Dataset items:

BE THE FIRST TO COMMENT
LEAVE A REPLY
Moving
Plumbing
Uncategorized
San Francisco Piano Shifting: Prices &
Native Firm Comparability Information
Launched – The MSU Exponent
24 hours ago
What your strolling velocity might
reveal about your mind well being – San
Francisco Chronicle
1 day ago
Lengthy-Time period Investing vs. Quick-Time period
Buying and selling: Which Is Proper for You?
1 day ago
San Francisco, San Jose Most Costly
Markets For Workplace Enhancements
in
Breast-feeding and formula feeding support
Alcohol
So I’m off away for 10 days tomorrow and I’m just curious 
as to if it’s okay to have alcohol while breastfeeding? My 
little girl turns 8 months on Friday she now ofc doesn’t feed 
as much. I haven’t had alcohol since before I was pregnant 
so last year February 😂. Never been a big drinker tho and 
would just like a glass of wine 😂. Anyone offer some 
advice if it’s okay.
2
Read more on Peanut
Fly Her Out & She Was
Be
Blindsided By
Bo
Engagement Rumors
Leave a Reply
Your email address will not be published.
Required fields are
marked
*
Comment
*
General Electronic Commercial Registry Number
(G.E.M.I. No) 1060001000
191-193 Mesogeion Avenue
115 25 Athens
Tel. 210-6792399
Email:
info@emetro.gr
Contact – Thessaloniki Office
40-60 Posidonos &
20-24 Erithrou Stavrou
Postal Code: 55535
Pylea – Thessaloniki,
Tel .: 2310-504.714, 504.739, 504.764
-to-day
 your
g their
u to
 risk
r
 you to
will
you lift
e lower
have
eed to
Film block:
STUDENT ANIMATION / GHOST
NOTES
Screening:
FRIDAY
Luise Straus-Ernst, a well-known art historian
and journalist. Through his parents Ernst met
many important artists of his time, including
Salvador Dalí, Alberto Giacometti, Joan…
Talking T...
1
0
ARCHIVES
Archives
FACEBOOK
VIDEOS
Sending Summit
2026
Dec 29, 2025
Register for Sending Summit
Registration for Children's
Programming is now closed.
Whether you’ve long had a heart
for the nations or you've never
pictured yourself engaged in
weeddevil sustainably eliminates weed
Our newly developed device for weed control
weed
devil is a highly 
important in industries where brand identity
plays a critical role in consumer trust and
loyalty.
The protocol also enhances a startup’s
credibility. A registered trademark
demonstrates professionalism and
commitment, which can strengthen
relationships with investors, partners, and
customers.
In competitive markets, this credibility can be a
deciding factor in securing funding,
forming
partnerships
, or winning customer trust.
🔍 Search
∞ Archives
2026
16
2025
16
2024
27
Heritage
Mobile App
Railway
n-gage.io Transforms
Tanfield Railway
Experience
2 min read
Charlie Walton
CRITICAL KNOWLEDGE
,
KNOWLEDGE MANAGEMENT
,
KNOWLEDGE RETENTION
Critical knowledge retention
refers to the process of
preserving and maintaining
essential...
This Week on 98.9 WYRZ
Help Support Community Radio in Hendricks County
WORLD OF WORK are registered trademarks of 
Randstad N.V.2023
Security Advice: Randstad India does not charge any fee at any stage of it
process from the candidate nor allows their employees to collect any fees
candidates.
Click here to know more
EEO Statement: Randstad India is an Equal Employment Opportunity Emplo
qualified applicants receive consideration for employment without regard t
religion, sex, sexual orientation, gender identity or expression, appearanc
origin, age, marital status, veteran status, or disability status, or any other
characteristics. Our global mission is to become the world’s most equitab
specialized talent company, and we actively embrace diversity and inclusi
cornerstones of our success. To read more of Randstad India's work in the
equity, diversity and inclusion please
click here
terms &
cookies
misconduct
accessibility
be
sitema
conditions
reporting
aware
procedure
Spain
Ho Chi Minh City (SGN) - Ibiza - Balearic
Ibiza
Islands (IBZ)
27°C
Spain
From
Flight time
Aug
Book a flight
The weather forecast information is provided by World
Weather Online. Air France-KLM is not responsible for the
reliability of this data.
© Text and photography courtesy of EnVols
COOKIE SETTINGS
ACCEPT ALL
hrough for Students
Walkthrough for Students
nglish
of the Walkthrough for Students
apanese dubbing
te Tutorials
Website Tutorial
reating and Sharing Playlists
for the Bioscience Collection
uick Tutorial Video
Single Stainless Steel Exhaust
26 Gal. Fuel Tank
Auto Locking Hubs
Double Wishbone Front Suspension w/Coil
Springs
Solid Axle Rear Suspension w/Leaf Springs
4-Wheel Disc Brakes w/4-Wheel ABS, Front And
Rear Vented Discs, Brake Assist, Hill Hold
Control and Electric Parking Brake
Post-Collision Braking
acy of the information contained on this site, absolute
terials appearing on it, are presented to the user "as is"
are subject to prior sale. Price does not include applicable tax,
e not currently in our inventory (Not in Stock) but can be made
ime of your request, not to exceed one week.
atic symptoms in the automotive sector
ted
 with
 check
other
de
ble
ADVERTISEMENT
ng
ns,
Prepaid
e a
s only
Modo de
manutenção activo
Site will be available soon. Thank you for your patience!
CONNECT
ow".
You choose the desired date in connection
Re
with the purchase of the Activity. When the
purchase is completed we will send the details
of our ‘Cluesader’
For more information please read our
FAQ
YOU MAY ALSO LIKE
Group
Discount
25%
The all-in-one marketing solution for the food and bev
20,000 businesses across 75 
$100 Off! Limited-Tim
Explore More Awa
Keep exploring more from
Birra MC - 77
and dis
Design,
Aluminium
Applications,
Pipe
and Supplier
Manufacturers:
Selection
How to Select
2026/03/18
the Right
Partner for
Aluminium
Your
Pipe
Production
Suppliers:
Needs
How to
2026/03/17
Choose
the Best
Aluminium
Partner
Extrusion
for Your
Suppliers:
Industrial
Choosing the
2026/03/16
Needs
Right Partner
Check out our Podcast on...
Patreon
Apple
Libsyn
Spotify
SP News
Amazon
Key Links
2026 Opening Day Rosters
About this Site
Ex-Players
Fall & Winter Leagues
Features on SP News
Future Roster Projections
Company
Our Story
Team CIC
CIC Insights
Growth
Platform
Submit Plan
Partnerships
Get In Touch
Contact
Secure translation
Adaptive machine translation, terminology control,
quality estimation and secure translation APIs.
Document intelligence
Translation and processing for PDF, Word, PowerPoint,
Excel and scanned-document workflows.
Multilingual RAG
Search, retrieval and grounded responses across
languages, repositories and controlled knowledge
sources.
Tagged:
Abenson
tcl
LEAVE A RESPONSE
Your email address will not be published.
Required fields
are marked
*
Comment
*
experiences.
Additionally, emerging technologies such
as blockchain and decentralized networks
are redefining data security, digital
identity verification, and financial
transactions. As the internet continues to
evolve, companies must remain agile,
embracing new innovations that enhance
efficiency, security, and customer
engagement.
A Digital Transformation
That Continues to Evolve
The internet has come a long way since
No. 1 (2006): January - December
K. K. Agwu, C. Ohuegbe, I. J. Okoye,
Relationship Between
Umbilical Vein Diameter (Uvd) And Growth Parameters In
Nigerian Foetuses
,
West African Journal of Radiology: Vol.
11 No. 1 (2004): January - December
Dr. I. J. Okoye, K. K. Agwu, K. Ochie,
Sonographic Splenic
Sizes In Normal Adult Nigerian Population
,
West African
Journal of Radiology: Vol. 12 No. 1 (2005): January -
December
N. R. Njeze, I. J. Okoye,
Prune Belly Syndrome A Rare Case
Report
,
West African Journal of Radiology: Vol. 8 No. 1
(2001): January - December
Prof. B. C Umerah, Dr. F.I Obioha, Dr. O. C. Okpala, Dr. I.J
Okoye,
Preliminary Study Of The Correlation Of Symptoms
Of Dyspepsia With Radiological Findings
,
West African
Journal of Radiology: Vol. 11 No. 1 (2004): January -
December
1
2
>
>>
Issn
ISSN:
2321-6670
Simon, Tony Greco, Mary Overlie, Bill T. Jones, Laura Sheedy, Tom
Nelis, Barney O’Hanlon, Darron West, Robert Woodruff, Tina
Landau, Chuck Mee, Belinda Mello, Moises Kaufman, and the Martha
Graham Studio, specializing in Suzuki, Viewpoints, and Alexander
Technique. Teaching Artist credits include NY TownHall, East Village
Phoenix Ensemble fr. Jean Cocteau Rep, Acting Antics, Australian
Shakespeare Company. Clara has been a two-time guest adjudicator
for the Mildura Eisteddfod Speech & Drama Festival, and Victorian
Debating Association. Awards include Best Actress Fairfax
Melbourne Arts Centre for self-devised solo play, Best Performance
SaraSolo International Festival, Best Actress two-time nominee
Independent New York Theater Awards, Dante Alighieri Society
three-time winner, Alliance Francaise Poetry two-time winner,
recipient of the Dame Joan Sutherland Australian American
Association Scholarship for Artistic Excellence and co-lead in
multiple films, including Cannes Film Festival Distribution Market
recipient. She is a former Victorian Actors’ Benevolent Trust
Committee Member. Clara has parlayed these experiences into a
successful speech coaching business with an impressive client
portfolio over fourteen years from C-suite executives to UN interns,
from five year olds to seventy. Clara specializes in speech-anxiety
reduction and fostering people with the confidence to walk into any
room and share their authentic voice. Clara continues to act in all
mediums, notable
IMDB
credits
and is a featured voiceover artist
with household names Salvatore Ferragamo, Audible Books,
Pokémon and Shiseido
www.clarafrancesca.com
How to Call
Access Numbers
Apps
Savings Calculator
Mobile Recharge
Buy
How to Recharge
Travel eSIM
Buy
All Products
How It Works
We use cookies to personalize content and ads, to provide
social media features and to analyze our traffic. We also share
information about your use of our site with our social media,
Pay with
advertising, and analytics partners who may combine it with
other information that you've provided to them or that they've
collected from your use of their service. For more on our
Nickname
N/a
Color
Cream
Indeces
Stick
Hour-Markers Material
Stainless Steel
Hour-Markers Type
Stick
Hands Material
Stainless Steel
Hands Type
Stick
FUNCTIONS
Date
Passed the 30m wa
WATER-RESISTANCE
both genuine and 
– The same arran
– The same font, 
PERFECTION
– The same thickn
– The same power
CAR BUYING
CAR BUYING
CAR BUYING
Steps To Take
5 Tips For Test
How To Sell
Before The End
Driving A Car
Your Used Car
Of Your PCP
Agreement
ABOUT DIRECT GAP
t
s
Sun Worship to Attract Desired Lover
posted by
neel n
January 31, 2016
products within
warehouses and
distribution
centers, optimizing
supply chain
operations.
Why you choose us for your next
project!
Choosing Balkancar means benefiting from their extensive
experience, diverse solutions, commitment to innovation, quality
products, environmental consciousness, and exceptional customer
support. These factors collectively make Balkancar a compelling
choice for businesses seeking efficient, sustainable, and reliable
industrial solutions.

> [WHAT TO DO]: Looking at the entries above, can you reproduce exactly the lines from the one that holds "So I’m off away" through the one that holds "as much. I haven’t", and only those?

> [PROBLEM SOLUTION]:
So I’m off away for 10 days tomorrow and I’m just curious 
as to if it’s okay to have alcohol while breastfeeding? My 
little girl turns 8 months on Friday she now ofc doesn’t feed 
as much. I haven’t had alcohol since before I was pregnant 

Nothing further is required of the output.